Optical coherence tomography (OCT) has proved to be especially helpful to clinicians because it is the only objective measure of retinal thickness and edema. Spectral-domain OCT provides more information about the extent and progression of DME and its effect on central vision, according to Dr. Cunha-Vaz.
"The key worries in DME are the location of the edema in relation to the fovea and its effect on visual acuity and whether the blood-retinal barrier is compromised (Starling's Law)," he said.
Decline in vision begins when the blood-retinal barrier is open.
"The relation between the blood pressure and the tissue pressure is crucial," Dr. Cunha-Vaz continued. "With an increase in blood pressure, the tissue pressure decreases; there is vitreoretinal traction. The tissue osmotic pressure increases in the retinal tissue due to protein accumulation."

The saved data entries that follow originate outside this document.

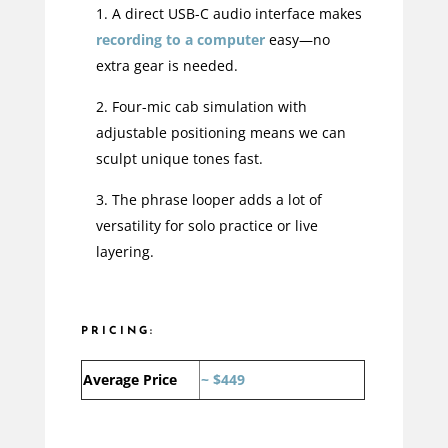
A direct USB-C audio interface makes
recording to a computer
easy—no
extra gear is needed.
Four-mic cab simulation with
adjustable positioning means we can
sculpt unique tones fast.
The phrase looper adds a lot of
versatility for solo practice or live
layering.
PRICING:
Average Price
~ $449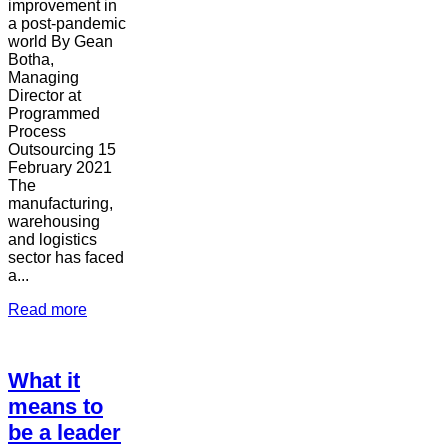
improvement in
a post-pandemic
world By Gean
Botha,
Managing
Director at
Programmed
Process
Outsourcing 15
February 2021
The
manufacturing,
warehousing
and logistics
sector has faced
a...
Read more
What it
means to
be a leader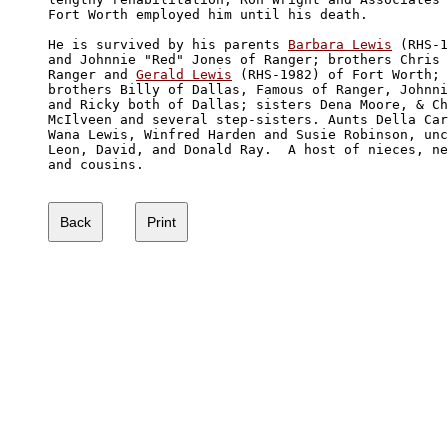
Fort Worth employed him until his death.

He is survived by his parents 
Barbara Lewis
 (RHS-1
and Johnnie "Red" Jones of Ranger; brothers Chris 
Ranger and 
Gerald Lewis
 (RHS-1982) of Fort Worth; 
brothers Billy of Dallas, Famous of Ranger, Johnni
and Ricky both of Dallas; sisters Dena Moore, & Ch
McIlveen and several step-sisters. Aunts Della Car
Wana Lewis, Winfred Harden and Susie Robinson, unc
Leon, David, and Donald Ray.  A host of nieces, ne
and cousins.
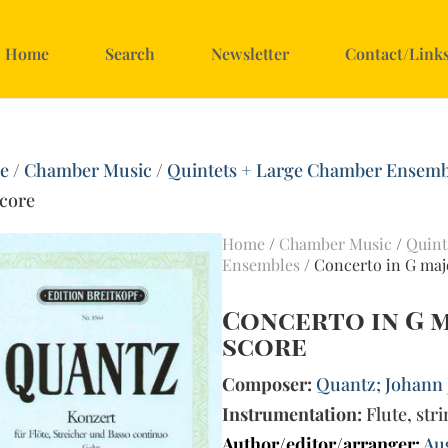
Home
Search
Newsletter
Contact/Link
e
/
Chamber Music
/
Quintets + Large Chamber Ensemb
score
Home
/
Chamber Music
/
Quint
Ensembles
/ Concerto in G majo
Concerto in G ma
score
Composer:
Quantz; Johann 
Instrumentation:
Flute, str
Author/editor/arranger:
Au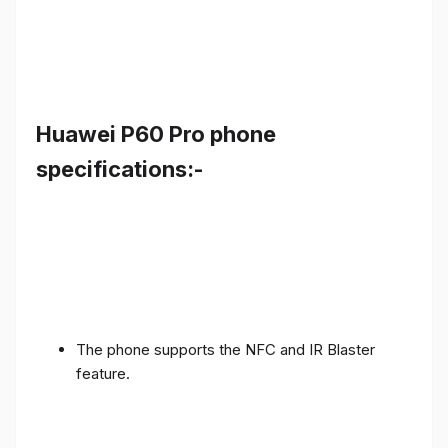
Huawei P60 Pro phone
specifications:-
The phone supports the NFC and IR Blaster
feature.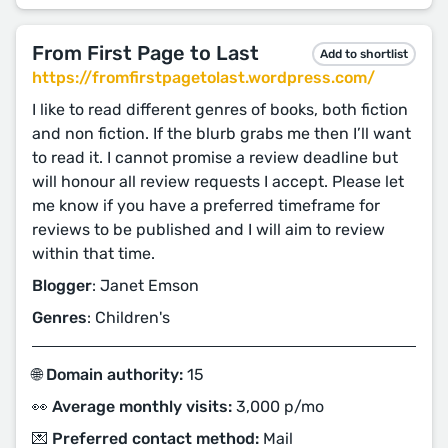
From First Page to Last
Add to shortlist
https://fromfirstpagetolast.wordpress.com/
I like to read different genres of books, both fiction
and non fiction. If the blurb grabs me then I’ll want
to read it. I cannot promise a review deadline but
will honour all review requests I accept. Please let
me know if you have a preferred timeframe for
reviews to be published and I will aim to review
within that time.
Blogger
: Janet Emson
Genres
: Children's
🌐 Domain authority:
15
👀 Average monthly visits:
3,000 p/mo
💌 Preferred contact method:
Mail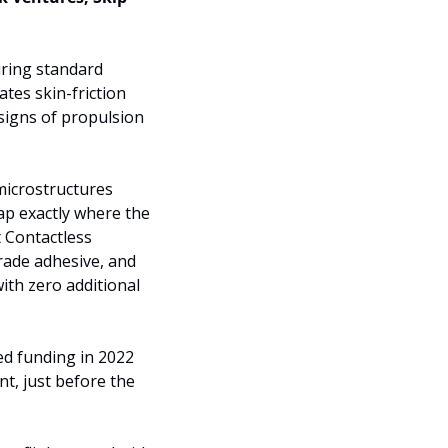
uring standard 
es skin-friction 
igns of propulsion 
microstructures 
ap exactly where the 
 Contactless 
rade adhesive, and 
th zero additional 
d funding in 2022 
t, just before the 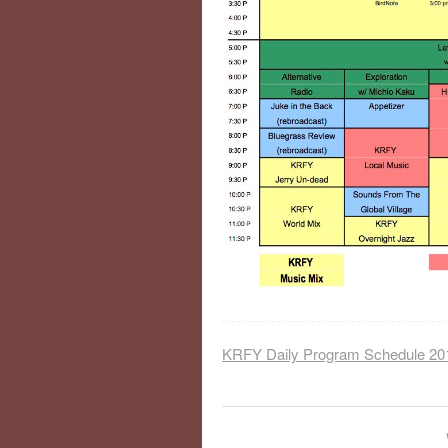
KRFY Daily Program Schedule 20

Factors he looks for in a clinical examination are the location of the edema in the fovea, the nature of the evolution (acute, chronic, or progressive), status of the blood retinal barrier, signs of retinal pigment epithelial dysfunction, presence of retinal tissue damage, ischemia, vitreoretinal traction, status of metabolic control (HgA1), and blood pressure.
Dr. Cunha-Vaz also emphasized the need to characterize the DME-is the edema focal, diffuse, chronic, or acute? Other factors are the percentage of foveal involvement; the status of the inner and outer blood-retinal barrier; the presence of cysts on OCT, traction, and ischemia; and the HgA1 and blood pressure values.
Treatment includes addressing both systemic factors-such as metabolic control, blood pressure, lipid lowering, and use of possible drugs such as the protein kinase C beta inhibitor ruboxistaurin (Arxxant, Eli Lilly)-and local treatments for an open blood-retinal barrier-such as laser, intra-vitreal antiangiogenetic drugs [pegaptanib (Macugen, OSI/Eyetech); ranibizumab (Lucentis, Genentech)], intravitreal steroids that are administered via drug-delivery implants (Posurdex, Allergan; or Medidur, Alimera Sciences), potential combination treatments, and possibly vitrectomy.